Une estimation basée sur des études internationales
Le Service de protection contre la violence et l’aide aux victimes du canton de Bâle-Ville a communiqué ce chiffre lors d’une conférence de presse. Sur les 500 000 visiteurs attendus, dont une majorité de femmes, environ 3 % seraient susceptibles de subir du harcèlement ou des violences sexuelles, soit près de 15 000 personnes concernées.
Pour établir cette hypothèse, les autorités se sont appuyées principalement sur un sondage britannique réalisé en 2019 par l’Académie britannique des sciences humaines et sociales. Parmi 450 personnes interrogées, un tiers des femmes déclaraient avoir été victimes de harcèlement lors d’un festival dans l’année écoulée, tandis que 8 % des femmes et 1 % des hommes affirmaient avoir subi une agression sexuelle. De plus, la majorité des victimes ne signalent pas ces faits aux autorités.
Une étude menée en 2018 par l’Université du Nevada aux États-Unis révèle que plus de 90 % des festivalières ont fait face à une forme quelconque de harcèlement, allant des commentaires sur leur apparence pour plus de 60 % d’entre elles, aux attouchements pour plus de la moitié, jusqu’à des agressions ou viols pour 3 % des répondantes.
En l’absence de statistiques précises en Suisse, une étude réalisée en 2021 à Zurich montre que 49 % des victimes d’abus sexuels estiment être « particulièrement souvent confrontées » à ces comportements lors de festivals ou d’événements festifs, contre 58 % dans les lieux nocturnes.
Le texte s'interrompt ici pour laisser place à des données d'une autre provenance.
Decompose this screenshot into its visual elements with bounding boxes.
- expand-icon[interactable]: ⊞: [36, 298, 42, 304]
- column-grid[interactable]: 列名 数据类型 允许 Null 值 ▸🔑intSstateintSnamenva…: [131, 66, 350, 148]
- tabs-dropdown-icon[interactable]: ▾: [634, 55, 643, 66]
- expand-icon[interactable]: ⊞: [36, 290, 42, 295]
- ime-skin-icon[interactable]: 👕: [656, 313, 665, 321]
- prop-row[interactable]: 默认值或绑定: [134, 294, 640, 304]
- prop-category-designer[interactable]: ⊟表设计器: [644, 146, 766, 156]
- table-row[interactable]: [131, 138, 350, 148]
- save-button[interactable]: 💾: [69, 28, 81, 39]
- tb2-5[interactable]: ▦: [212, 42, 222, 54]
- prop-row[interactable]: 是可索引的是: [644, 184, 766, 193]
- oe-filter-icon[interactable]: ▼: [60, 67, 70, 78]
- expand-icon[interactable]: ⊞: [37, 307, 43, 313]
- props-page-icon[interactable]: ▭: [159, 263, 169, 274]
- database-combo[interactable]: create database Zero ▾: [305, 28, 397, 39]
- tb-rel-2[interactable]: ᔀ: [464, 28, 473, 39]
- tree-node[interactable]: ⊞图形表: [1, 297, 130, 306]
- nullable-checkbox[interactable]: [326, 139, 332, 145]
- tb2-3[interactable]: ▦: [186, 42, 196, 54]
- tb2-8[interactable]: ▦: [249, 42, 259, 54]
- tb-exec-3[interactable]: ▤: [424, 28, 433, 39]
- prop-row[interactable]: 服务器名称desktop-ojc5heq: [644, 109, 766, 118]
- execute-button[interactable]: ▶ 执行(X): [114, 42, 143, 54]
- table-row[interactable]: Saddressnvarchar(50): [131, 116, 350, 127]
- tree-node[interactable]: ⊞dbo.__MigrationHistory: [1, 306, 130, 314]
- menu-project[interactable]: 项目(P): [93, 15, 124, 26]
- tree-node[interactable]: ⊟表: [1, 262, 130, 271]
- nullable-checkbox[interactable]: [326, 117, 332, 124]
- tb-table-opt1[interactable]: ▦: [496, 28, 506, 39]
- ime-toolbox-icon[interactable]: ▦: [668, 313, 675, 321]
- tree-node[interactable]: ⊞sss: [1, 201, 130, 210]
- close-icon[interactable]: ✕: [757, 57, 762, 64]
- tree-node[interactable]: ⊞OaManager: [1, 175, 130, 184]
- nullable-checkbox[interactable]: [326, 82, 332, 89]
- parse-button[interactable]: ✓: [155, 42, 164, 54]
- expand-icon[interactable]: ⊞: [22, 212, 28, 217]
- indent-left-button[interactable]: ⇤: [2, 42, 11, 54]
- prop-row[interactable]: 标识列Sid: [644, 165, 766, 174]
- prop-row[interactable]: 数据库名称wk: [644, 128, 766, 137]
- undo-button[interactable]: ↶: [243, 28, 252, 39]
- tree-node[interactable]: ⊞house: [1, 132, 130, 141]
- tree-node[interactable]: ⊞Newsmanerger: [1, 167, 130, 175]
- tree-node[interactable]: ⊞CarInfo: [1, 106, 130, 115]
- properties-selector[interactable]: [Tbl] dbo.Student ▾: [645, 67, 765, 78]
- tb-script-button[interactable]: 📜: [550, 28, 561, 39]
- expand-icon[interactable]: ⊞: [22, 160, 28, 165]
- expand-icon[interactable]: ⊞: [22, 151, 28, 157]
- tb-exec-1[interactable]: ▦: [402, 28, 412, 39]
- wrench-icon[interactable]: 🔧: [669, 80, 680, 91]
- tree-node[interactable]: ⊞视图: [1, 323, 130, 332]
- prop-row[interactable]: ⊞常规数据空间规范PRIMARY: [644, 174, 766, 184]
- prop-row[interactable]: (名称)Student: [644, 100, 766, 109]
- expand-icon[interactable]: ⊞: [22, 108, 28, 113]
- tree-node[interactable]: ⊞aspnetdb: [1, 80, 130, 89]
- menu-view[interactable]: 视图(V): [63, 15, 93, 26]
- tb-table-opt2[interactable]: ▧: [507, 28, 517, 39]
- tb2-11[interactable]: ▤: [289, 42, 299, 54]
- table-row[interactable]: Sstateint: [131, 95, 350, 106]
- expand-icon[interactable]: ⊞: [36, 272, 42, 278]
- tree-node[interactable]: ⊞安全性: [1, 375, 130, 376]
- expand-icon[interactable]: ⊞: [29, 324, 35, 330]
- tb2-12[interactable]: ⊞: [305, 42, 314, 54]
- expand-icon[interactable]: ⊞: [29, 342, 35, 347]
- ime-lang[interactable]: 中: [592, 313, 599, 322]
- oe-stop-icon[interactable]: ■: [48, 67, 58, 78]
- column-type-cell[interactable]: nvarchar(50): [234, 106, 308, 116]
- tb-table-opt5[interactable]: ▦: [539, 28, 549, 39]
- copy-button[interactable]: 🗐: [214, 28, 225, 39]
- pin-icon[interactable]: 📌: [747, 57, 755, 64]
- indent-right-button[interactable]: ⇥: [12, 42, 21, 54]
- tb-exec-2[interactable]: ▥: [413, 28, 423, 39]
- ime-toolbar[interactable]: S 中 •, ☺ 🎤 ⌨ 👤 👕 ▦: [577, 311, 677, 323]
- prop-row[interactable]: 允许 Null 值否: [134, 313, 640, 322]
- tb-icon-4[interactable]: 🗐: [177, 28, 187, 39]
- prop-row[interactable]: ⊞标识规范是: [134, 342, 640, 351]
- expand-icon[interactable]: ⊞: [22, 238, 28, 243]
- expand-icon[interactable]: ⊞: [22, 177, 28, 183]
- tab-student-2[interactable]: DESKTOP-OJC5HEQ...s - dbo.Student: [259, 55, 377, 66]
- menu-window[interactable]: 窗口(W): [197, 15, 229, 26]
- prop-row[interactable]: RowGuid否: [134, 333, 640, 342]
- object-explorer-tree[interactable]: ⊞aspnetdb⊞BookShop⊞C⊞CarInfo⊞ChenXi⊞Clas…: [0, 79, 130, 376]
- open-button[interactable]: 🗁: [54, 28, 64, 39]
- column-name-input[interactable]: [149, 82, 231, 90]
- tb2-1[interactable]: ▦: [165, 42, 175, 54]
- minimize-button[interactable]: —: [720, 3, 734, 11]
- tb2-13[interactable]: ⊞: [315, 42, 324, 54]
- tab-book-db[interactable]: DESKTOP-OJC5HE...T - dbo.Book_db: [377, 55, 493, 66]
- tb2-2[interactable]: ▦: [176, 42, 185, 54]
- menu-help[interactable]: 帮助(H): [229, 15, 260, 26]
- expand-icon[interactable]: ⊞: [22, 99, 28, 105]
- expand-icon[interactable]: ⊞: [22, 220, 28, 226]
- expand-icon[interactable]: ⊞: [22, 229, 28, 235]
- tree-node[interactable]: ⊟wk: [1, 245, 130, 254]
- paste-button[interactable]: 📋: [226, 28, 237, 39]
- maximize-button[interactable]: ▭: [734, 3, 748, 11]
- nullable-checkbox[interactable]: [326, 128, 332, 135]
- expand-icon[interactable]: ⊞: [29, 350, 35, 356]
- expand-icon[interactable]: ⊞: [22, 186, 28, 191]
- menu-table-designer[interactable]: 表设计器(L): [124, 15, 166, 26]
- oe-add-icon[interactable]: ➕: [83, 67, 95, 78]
Facteurs de risque et mesures de prévention à l’Eurovision
Chaque festival possède ses spécificités en termes de risques, influencés par des facteurs sociaux, l’âge des participants ou encore la présence de campings. L’Eurovision cumule plusieurs d’entre eux : présence de grandes foules, peu d’espaces pour se retirer, ambiance festive, obscurité et consommation d’alcool.
Si l’extrapolation de sondages reste délicate, les autorités bâloises estiment que cette projection n’est pas démesurée. Pour y répondre, un dispositif de prévention conséquent sera déployé :
- ligne d’assistance téléphonique accessible 24 heures sur 24,
- équipes mobiles chargées de sensibiliser le public,
- ouverture de quatre abris surveillés en ville,
- mobilisation d’environ 130 intervenants dédiés à la protection des festivaliers.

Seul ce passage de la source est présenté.